La grande salle du Meštianské pivovar de Munich est pleine à craquer. Parmi les quelque trois mille personnes qui sont venues ici ce soir, les élites politiques du pays, les hauts gradés de l’armée et de la police, les aristocrates et autres personnalités locales ne manquent pas. Ils sont venus entendre le discours de celui qui, en tant que commissaire général, dirige la Bavière de manière quasi dictatoriale depuis plusieurs semaines.
Il s’appelle Gustav von Kahr, il ne cache pas son opposition au gouvernement de Berlin, et les plus initiés savent aussi qu’il envisage de le renverser et qu’il souhaite restaurer la monarchie.
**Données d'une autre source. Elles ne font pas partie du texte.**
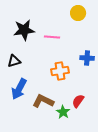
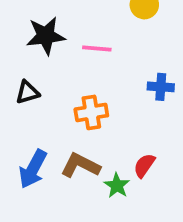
orange cross: (60, 71) -> (91, 112), moved
blue arrow: (19, 89) -> (33, 169), moved

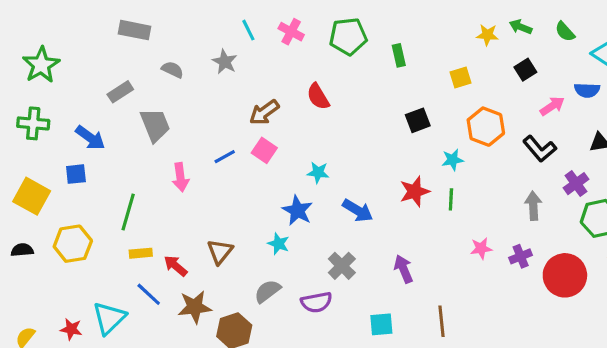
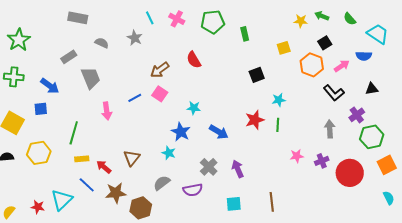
orange hexagon: (486, 127) -> (312, 65), moved
purple arrow: (404, 269) -> (238, 169), moved

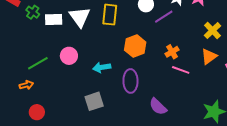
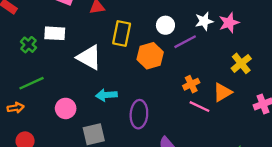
green cross: (33, 12) -> (28, 45), moved
white triangle: (80, 17) -> (89, 57), moved, turned -30
orange hexagon: (135, 46) -> (150, 56), moved
pink circle: (69, 56) -> (66, 108), moved
orange triangle: (209, 56) -> (222, 92), moved

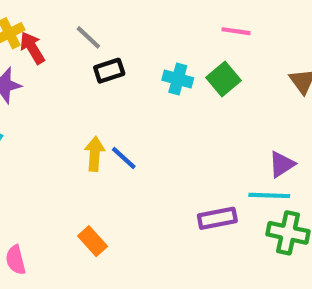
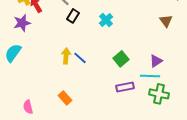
black rectangle: (109, 71) -> (73, 16), turned -40
cyan cross: (178, 79) -> (106, 20), turned 32
green square: (224, 79) -> (121, 59), moved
Nous sommes le mercredi 8 novembre 1923, peu après huit heures du soir. Von Kahr, accompagné d’applaudissements, arrive au pupitre. La salle devient silencieuse et il commence à parler. Ennuyeux et monotone. Si quelqu’un s’attendait à ce que cet homme puisse déclencher une révolution ici aujourd’hui, il doit être déçu.
Après quelques minutes, un autre homme entre soudainement dans cette humeur morne. Il y a un instant, il se tenait nerveusement dans le couloir près de la loge, maintenant il traverse la salle et s’approche de la scène. Derrière lui, une vingtaine d’hommes armés se frayent un chemin à travers la foule.
« Qui êtes-vous ?! Communistes ? Que voulez-vous ici ? Sortez d’ici ! » » crie le public. À ce moment-là, l’orateur lève également les yeux des journaux dans lesquels il lit son discours et se tait au milieu d’une phrase.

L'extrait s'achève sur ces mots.